▶ **Exercise objective**
Pick out the lines in the listing below that contain the word "иметь" and copy them.

▶ **Supplied data**
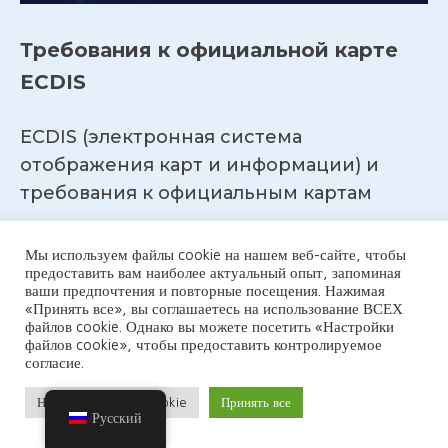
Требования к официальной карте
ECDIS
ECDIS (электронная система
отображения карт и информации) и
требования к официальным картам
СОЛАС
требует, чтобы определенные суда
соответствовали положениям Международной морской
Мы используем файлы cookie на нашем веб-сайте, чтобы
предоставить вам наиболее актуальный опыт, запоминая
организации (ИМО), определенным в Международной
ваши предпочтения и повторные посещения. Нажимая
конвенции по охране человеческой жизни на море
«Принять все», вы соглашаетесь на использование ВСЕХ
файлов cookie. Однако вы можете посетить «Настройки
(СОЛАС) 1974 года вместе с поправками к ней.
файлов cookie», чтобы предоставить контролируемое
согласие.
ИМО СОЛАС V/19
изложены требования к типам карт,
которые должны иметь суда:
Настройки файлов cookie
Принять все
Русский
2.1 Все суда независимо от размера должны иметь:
...
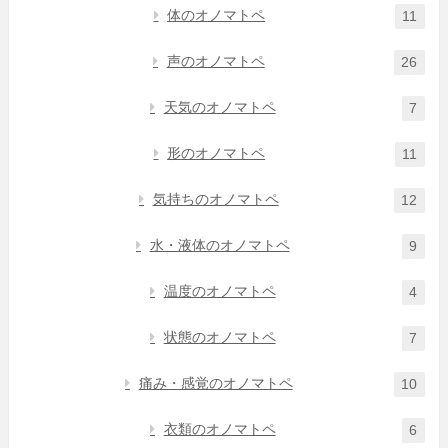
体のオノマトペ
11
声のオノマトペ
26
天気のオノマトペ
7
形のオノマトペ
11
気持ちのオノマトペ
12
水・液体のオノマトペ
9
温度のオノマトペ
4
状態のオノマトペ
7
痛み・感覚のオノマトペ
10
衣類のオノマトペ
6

▶ **Finished task**
которые должны иметь суда:
2.1 Все суда независимо от размера должны иметь:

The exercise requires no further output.